Судьба загнала Мировича, погнавшегося за полтинником, в “Пионерскую правду” – на метро, трамвае, автобусе, на поезде через Клязьму, под ливнем и ураганом. (На Клязьму ездила инструктироваться у товарища по работе, как за нее взяться.) Вдохновлял на эти напряжения не один полтинник, обеспечивающий независимость хотя бы убогого существования с осени. Показалось предстоящее дело живым и не лишенным интереса. Переписка с авторами относительно их рукописей. Но каково же было мое удивление, когда я узнала, что переписываться надо с детьми (!).

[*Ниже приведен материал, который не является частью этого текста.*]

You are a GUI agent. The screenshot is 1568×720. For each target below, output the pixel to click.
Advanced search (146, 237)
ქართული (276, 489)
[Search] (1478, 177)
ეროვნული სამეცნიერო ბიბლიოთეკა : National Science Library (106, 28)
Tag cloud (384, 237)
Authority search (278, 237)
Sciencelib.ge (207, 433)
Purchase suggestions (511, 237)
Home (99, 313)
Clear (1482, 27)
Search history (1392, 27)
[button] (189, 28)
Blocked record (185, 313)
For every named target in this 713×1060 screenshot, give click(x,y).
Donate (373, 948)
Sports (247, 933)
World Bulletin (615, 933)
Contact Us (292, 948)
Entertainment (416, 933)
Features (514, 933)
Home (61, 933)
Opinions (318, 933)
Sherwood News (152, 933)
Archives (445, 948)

Еврейский юноша, чем-то похожий на Блока, пространно, высокомерно и в высшей степени туманно выяснял, что это и для чего. Читая принесенные мной письма, подымал дуги великолепных бровей до середины лба с таким выражением, как будто большей чепухи он даже в данном случае не ожидал. Я хотела уйти, не взяв работы, сказала, что предвижу: ему при его предвзятости к “представителям отжившей интеллигенции” все выходящее из-под моего пера будет казаться не таким, как нужно. Он несколько смутился. Под конец аудиенции договорились до возможности сызнова попробовать “войти в русло письмописания двенадцатилетним поэтам” с целью “не дать заглохнуть возможному Пушкину (!)”. Остался отвратительный осадок от этих трех путешествий в “Правду”.
Много дружеских писем на тарасовском пианино. Как всегда, они вполне заменяют реальное общение на какие-то сроки, иногда на очень продолжительные.

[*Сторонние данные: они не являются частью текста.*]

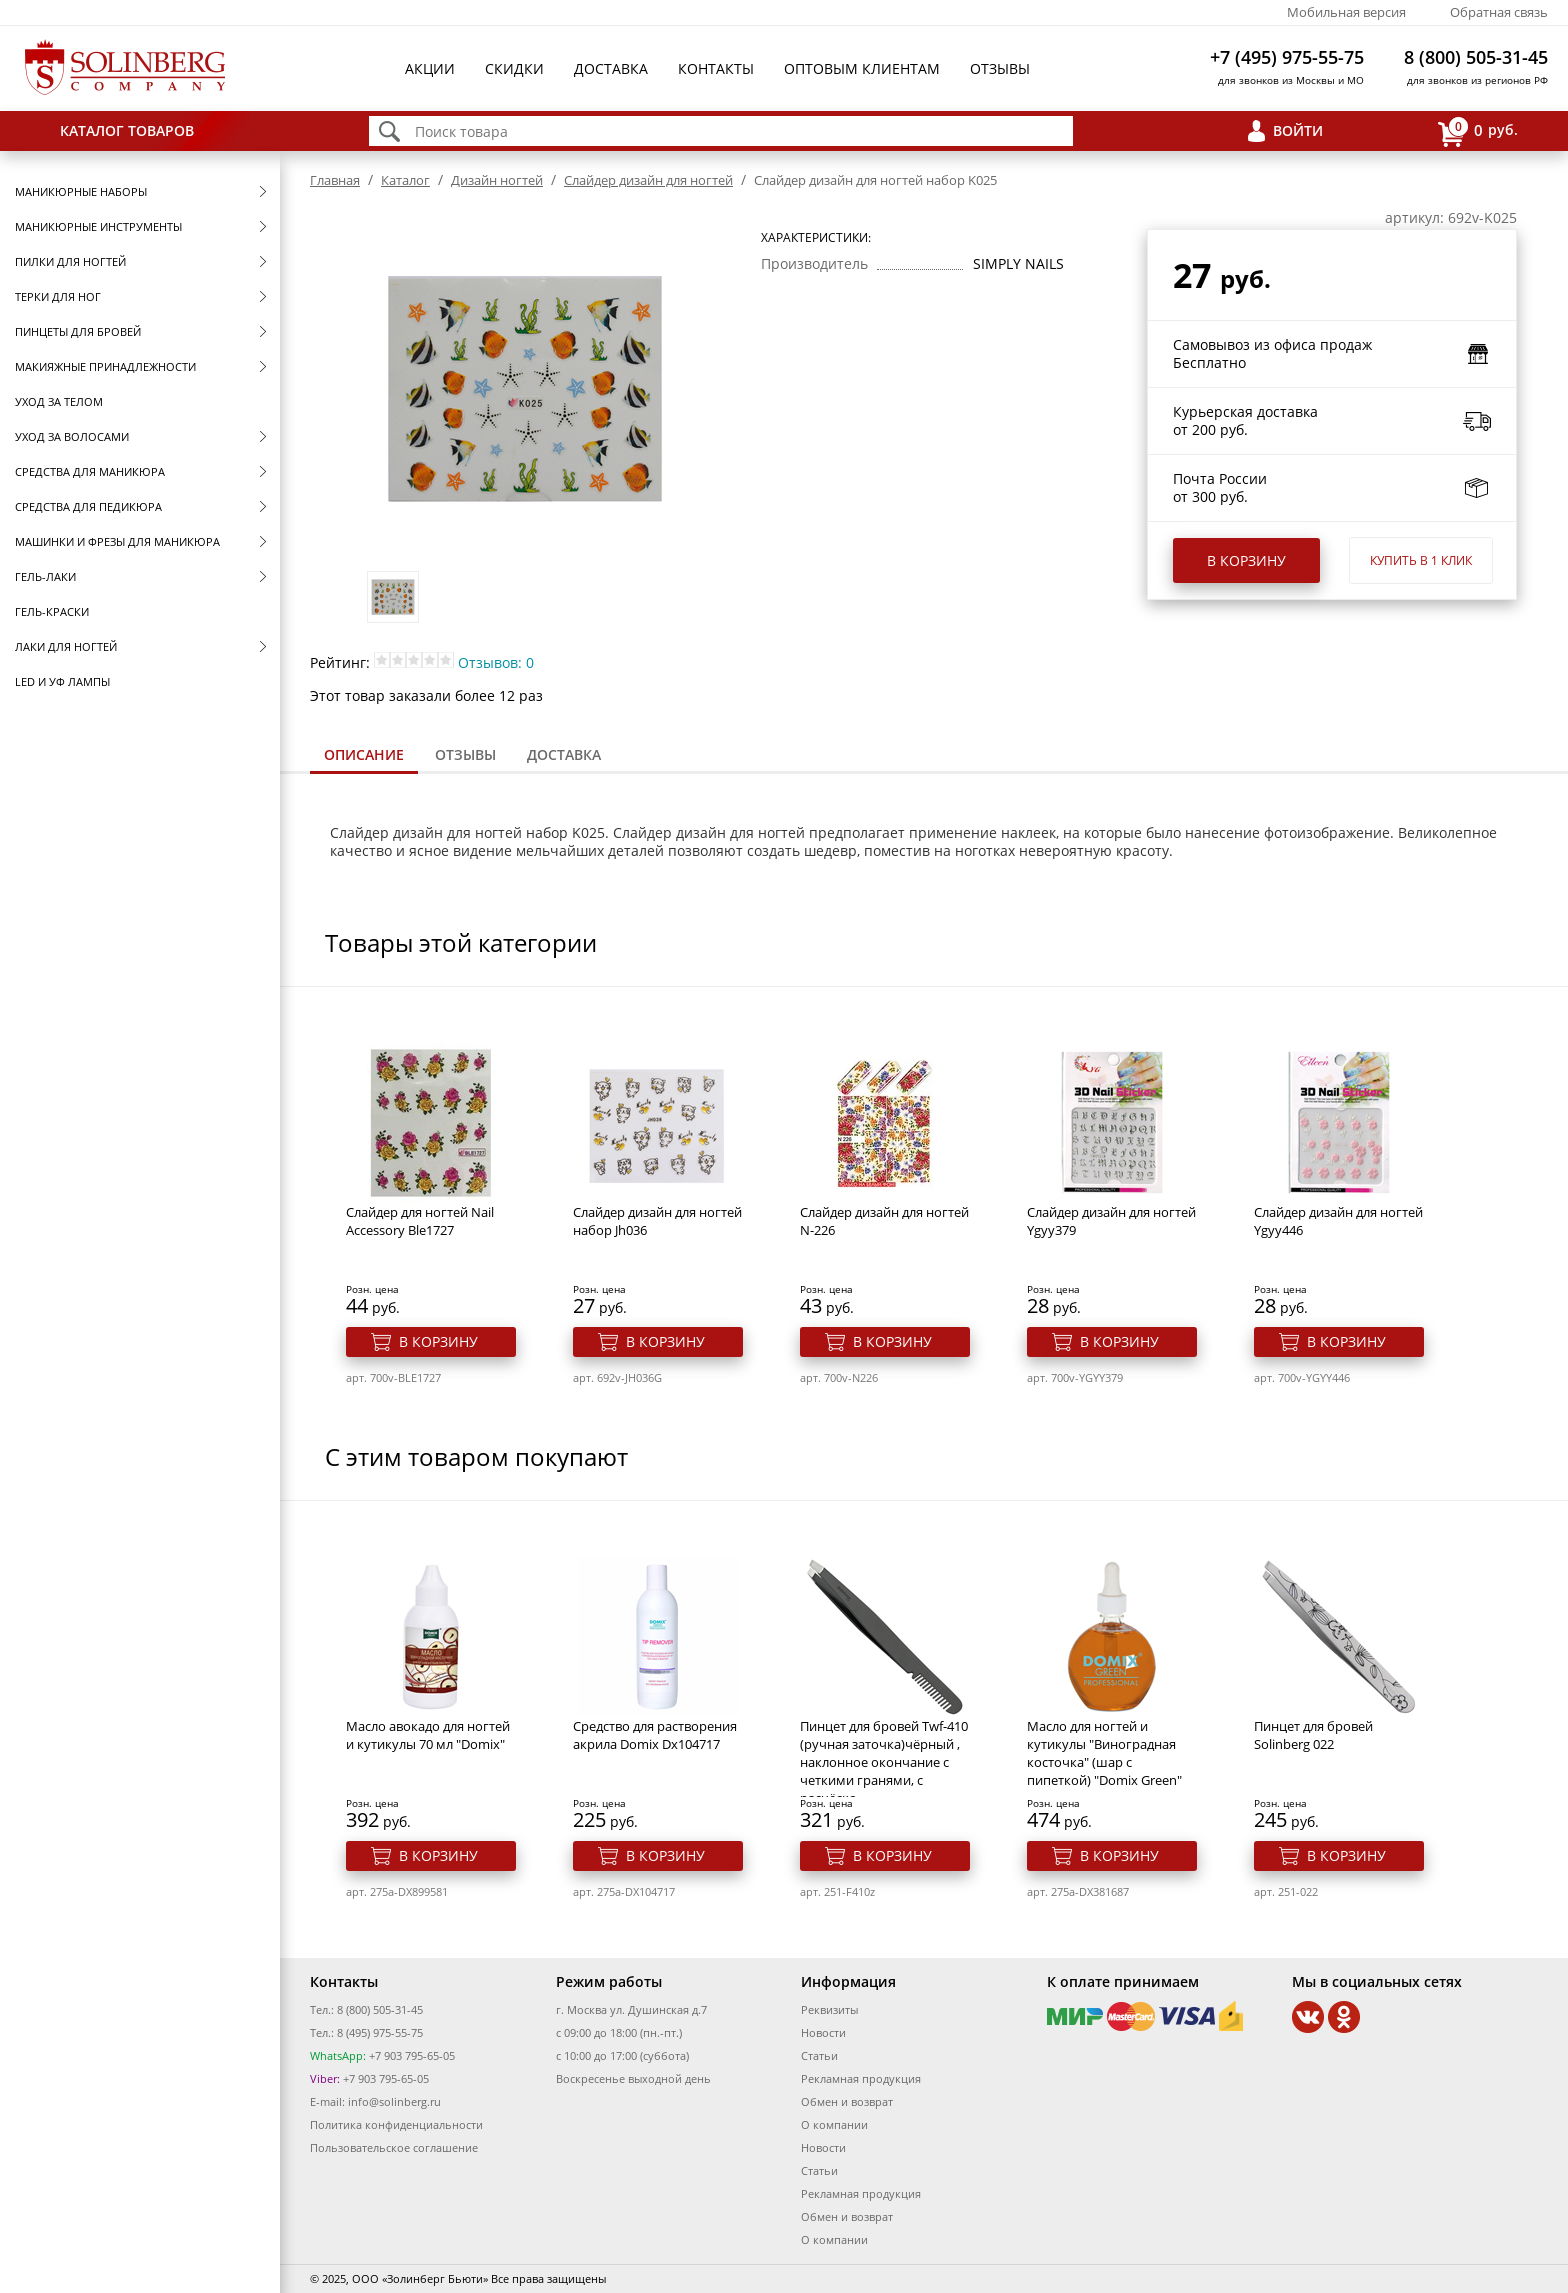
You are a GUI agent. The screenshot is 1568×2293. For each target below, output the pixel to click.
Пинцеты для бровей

Халтурин (в Детгизе[394]) отклоняет моего “Щепкина”. Отклоняет без мотивировки – у тех, кто с ним вместо меня разговаривал, такое впечатление, что он, может быть, и не читал рукописи. У меня достаточно объективности в сторону Мировича, и я знаю, что одна из пробных глав ничуть не ниже и даже несколько ярче и живее того, что у них печатается. Другую можно было бы почистить, переделать, даже вместо нее предпослать другое предисловие. Вести об этом просительного тона переговоры не хочется. Да и бесполезно. До некоторой степени так было и раньше почти во всех издательствах и редакциях (Мирович на посту приемщика рукописей этим не грешил).
Работу дают или крупным, т. е. более или менее ходовым именам, или “своим”, сумевшим теми или другими способами пробиться поближе к раздавателям работы. Тут помогает и просто неутомимый напор просительной (или требовательной) энергии, как в притче о бедной вдове и неправедном судье. И связи. По одной записке Луначарского у меня в ГИЗе в 1920-м году взяли, не читая, рукопись детской пьесы и выдали аванс. Помогает “добрая минута” – хорошее настроение редактора (и Боже сохрани, если у него болят зубы!). Наконец, личное обаяние автора, молодость, красота; в современной редакции – партийный стаж, комсомольство. О, конечно, исключения бывают. Но как долго, например, не давали ходу Ирису в переводческой области – именно за талантливость. Нужна была вся его неусыпная, непреклонная энергия, чтобы стать “квалифицированным” переводчиком.